Goldman Sachs Asset Management has expanded its sustainable investment offerings with the launch of the Goldman Sachs Global Green Bond UCITS ETF.
This innovative ETF, tracking a bespoke index developed in partnership with Solactive, stands out as one of the first passive green bond funds in the industry, set to enhance disclosures under Article 9 of SFDR.
The Fund’s introduction is a strategic move by Goldman Sachs Asset Management to build upon its active green bond offering. By providing exposure to the Solactive Global Green Bond Select Index, the Fund taps into a growing market demand for sustainable investment options, reflecting a conscientious shift in global finance towards environmental stewardship.
Goldman Sachs Asset Management specializes in a broad spectrum of financial services, including investment management, asset management, and liquidity solutions. With a strong commitment to sustainable investing, the firm has become the largest active Green Bond open-ended fund manager in the UCITS space, as evidenced by both assets under supervision and remarkable net flows in 2023.
The newly launched product is designed to give investors access to global G10 green bond issuance, enabling them to integrate sustainable investment screens into their fixed income portfolios.
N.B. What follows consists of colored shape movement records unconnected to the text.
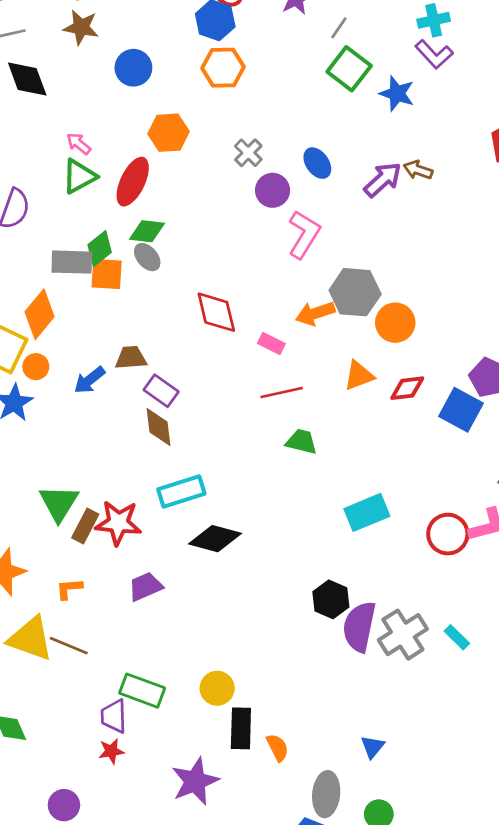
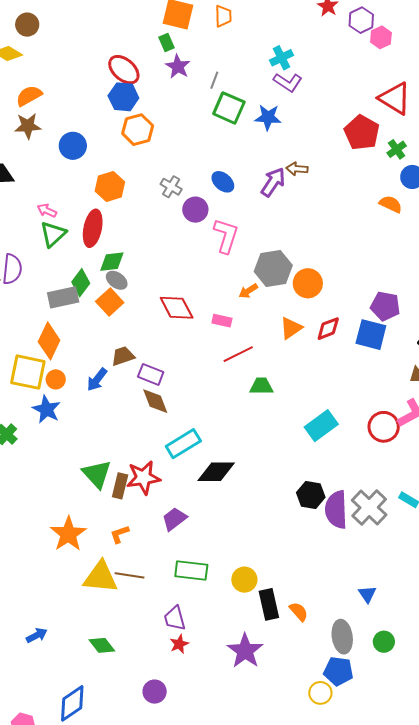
orange square: (107, 274) -> (110, 302), moved, turned -32
orange arrow: (315, 313) -> (248, 291), size x0.7
green rectangle: (142, 691) -> (191, 571), moved

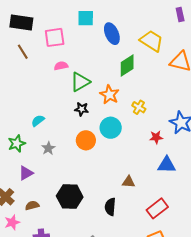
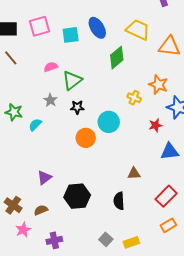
cyan square: (86, 18) -> (71, 35), moved
pink square: (55, 37) -> (40, 26), moved
orange star: (109, 95) -> (158, 85), moved
green star: (17, 143) -> (14, 112), moved, turned -30
gray star: (48, 148) -> (50, 100), moved
purple triangle: (26, 173) -> (44, 178), moved

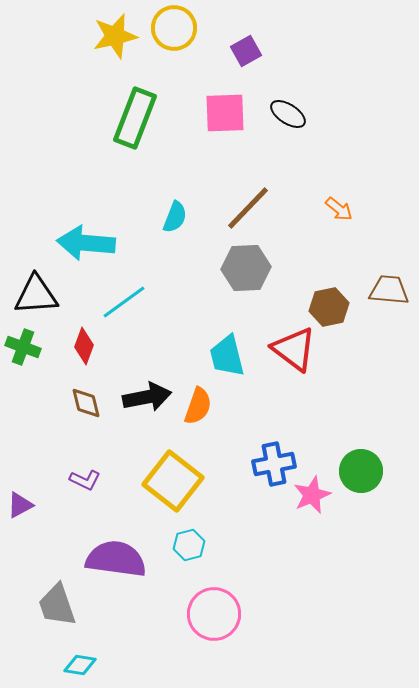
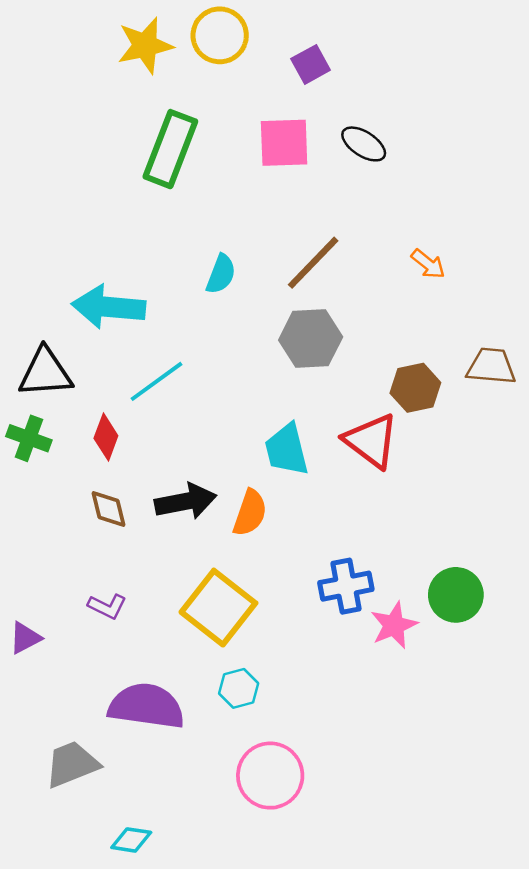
gray trapezoid: (57, 605) -> (72, 764), turned 87
cyan diamond: (80, 665) -> (131, 840), moved

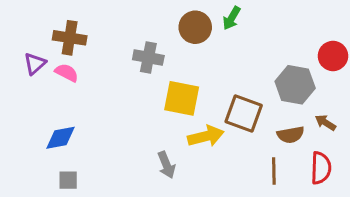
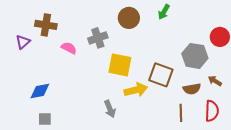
green arrow: (232, 18) -> (164, 12), moved
gray cross: (148, 58) -> (98, 38), turned -30
pink semicircle: (67, 73) -> (69, 48), moved

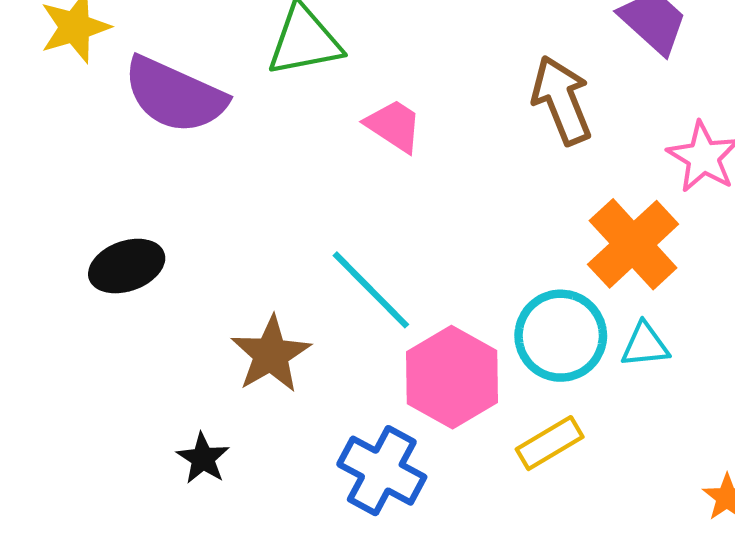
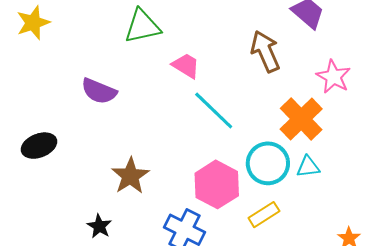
purple semicircle: (175, 95) -> (99, 91), moved, size x0.7
black ellipse: (127, 266) -> (39, 146), moved
cyan line: (371, 290) -> (214, 111), moved

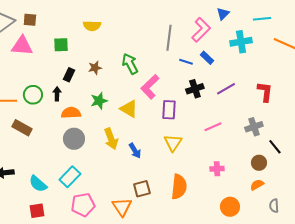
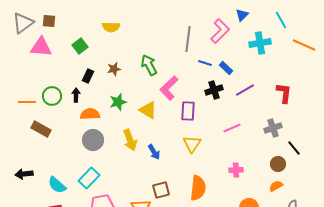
cyan line: (262, 19) -> (281, 20), turned 66
green square: (61, 45) -> (80, 46), turned -35
blue rectangle: (207, 58) -> (226, 68), moved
This initiative underscores Goldman Sachs Asset Management’s dedication to providing innovative solutions that align with investors’ growing emphasis on environmental, social, and governance (ESG) criteria.
Moreover, the Fund is part of Goldman Sachs Asset Management’s extensive global fixed income and liquidity solutions portfolio, which boasts over $822m in assets under supervision as of December 29, 2023. The firm’s green, social, and impact bonds assets under supervision recently exceeded $10bn, with $5.5bn allocated to open-ended funds. Available on multiple exchanges in Europe, the Fund represents a significant milestone in the availability and accessibility of green investment options.
Bram Bos, Global Head of Green, Social & Impact Bonds at Goldman Sachs Asset Management, emphasized the importance of green bonds in driving the climate transition, highlighting the diverse range of issuers and the increasing interest from traditional fixed income investors. Hilary Lopez, Head of EMEA Third Party Wealth, expressed enthusiasm for the ETF’s launch, pointing out the growing opportunities in the green bond market and the firm’s plans to expand its sustainable product range further.
“Green bonds are an important source of investment to drive the climate transition, reflected in record issuance last year. The widening range of issuers include companies and governments around the world, seeking investment to drive their plans to reduce greenhouse gas emissions and guard against physical climate risks,” Bram Bos stated. Hilary Lopez added, “The global green bond market is an increasing source of opportunity for investors as they look to complement their fixed income exposure with dedicated green, social and impact bonds. We are delighted to be launching this innovative product which brings the expertise of our green bonds team to an ETF format for the first time.”